Blackberry confirmed yesterday that they will be exiting the consumer market after announcing their preliminary fiscal 2014 results.
Losses were reported to have amounted up to $950 million, a large part due to the stagnant pile of Z10 inventory as a consequence from the increasingly competitive smartphone market, and another portion due to their previous restructuring costs. The company also projected a hardware estimated revenue of only 3.7 million, mostly attributing to the sales of Blackberry 7 devices as the Z10 has not reached all consumers yet.
Just last year, Research In Motion Limited’s managing director of global sales and regional marketing was insistent about clearing the misconception about the Canadian firm’s withdrawal from the consumer market.
“Whilst we announced plans to refocus our efforts on our core strengths, and on our enterprise customer base, we were very explicit that we will continue to build on our strengths to go after targeted consumer segments. We listed BBM, as well as the security and manageability of our platform, amongst our strengths,’’ he said in an email response.
This statement might have made a few market observers feel guilty of their pessimistic view, but many were still sceptical about the company’s plans to return into their reigning position.
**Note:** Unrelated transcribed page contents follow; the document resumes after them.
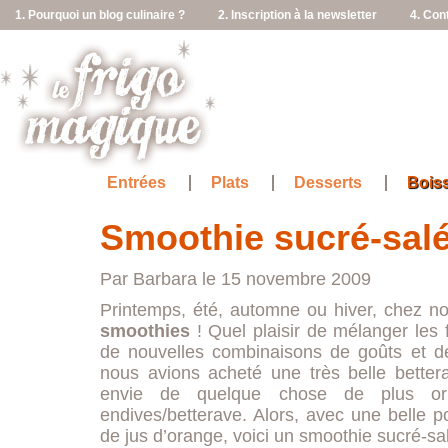
1. Pourquoi un blog culinaire ?
2. Inscription à la newsletter
4. Con
Entrées
Plats
Desserts
Bois
Smoothie sucré-sal
Par Barbara le 15 novembre 2009
Printemps, été, automne ou hiver, chez no
smoothies
! Quel plaisir de mélanger les 
de nouvelles combinaisons de goûts et de
nous avions acheté une très belle better
envie de quelque chose de plus ori
endives/betterave. Alors, avec une belle p
de jus d’orange, voici un smoothie sucré-salé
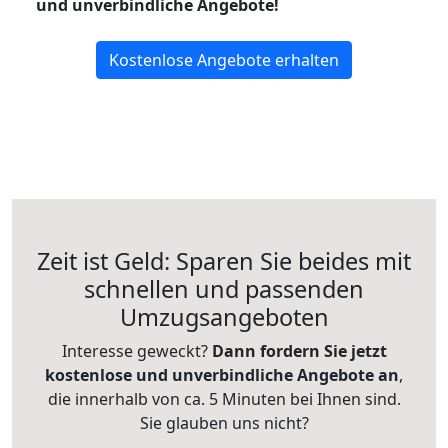
und unverbindliche Angebote!
Kostenlose Angebote erhalten
Zeit ist Geld: Sparen Sie beides mit
schnellen und passenden
Umzugsangeboten
Interesse geweckt?
Dann fordern Sie jetzt
kostenlose und unverbindliche Angebote an
,
die innerhalb von ca. 5 Minuten bei Ihnen sind.
Sie glauben uns nicht?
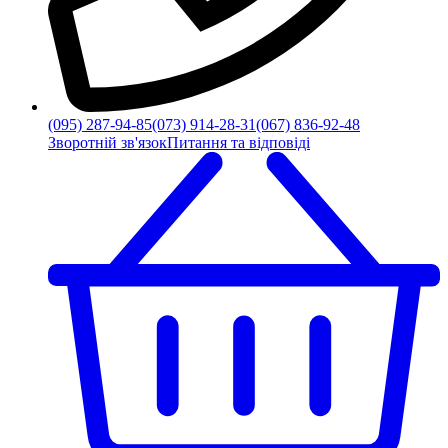
(095) 287-94-85
(073) 914-28-31
(067) 836-92-48
Зворотній зв'язок
Питання та відповіді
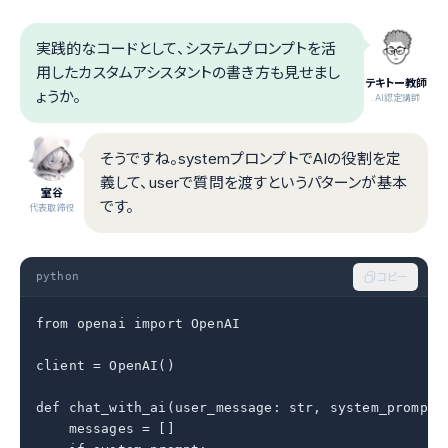
実践的なコードとして、システムプロンプトを活
用したカスタムアシスタントの書き方も見せまし
テキトー教師
ょうか。
.AI認定講師
そうですね。systemプロンプトでAIの役割を定
義して、userで質問を渡すというパターンが基本
室谷
です。
代表取締役
python
コピー
from openai import OpenAI

client = OpenAI()

def chat_with_ai(user_message: str, system_prompt: 
    messages = []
The company’s structure was often under scrutiny, with their initial dual-CEO structure that provided divided directions for the company.
The once market leader of smartphone messaging who once owned more than half of the United States smartphone market now declares plans to lay off 4,500 employees, reducing almost a third of their present workforce. It also announces its future to focus more in the prosumer and enterprise market segment.
President and CEO of Blackberry, Thorsten Hein, stated,
“We are implementing the difficult, but necessary operational changes announced today to address our position in a maturing and more competitive industry, and to drive the company toward profitability. Going forward, we plan to refocus our offering on our end-to-end solution of hardware, software and services for enterprises and the productive, professional end user. This puts us squarely on target with the customers that helped build BlackBerry into the leading brand today for enterprise security, manageability and reliability.”
The launch of the new iPhone this week is possibly making this withdrawal from the consumer market even sourer for Blackberry, but it is about time they focus on their niche as a reputable software provider, which they have proved to be with many non-Blackberry devices, such as Nokia, Sony Ericcson and HTC, still running on the company’s server.
As a blackberry fanatic for many years, I fell so much in love with the QWERTY keyboard and their dependable email client service ever since my first curve. Now an Andriod user, I must say this: Once you have tasted the Blackberry, you will never want to taste the others. To blackberry users, give the Android time and you will discover its different beauty.
As for Blackberry Messenger addicts, rejoice! The company announced today that it will no longer keep BBM exclusive and the application will soon grace the Google Play Store and Apple Store very soon as a free app.
Update as of 24th September 2013:
Blackberry has signed a Letter of Intent to be bought over by an association led by Fairfax Financial Holdings Limited Monday. This agreement will come with a transaction of USD 9 in cash per share to all shareholders which will amount to an approximate total of USD 4.7 billion. Fairfax announced that it will privatise the company, taking into account conditions such as due diligence and negotiation by parties involved.
Prem Watsa, Chairman and CEO of Fairfax, said,
“We believe this transaction will open an exciting new private chapter for BlackBerry, its customers, carriers and employees. We can deliver immediate value to shareholders, while we continue the execution of a long-term strategy in a private company with a focus on delivering superior and secure enterprise solutions to BlackBerry customers around the world.”
Although all these sound daunting for Blackberry, it is without a doubt that their secure enterprise service is their strongest offering that can sustain them through this crisis. Way to go, Blackberry!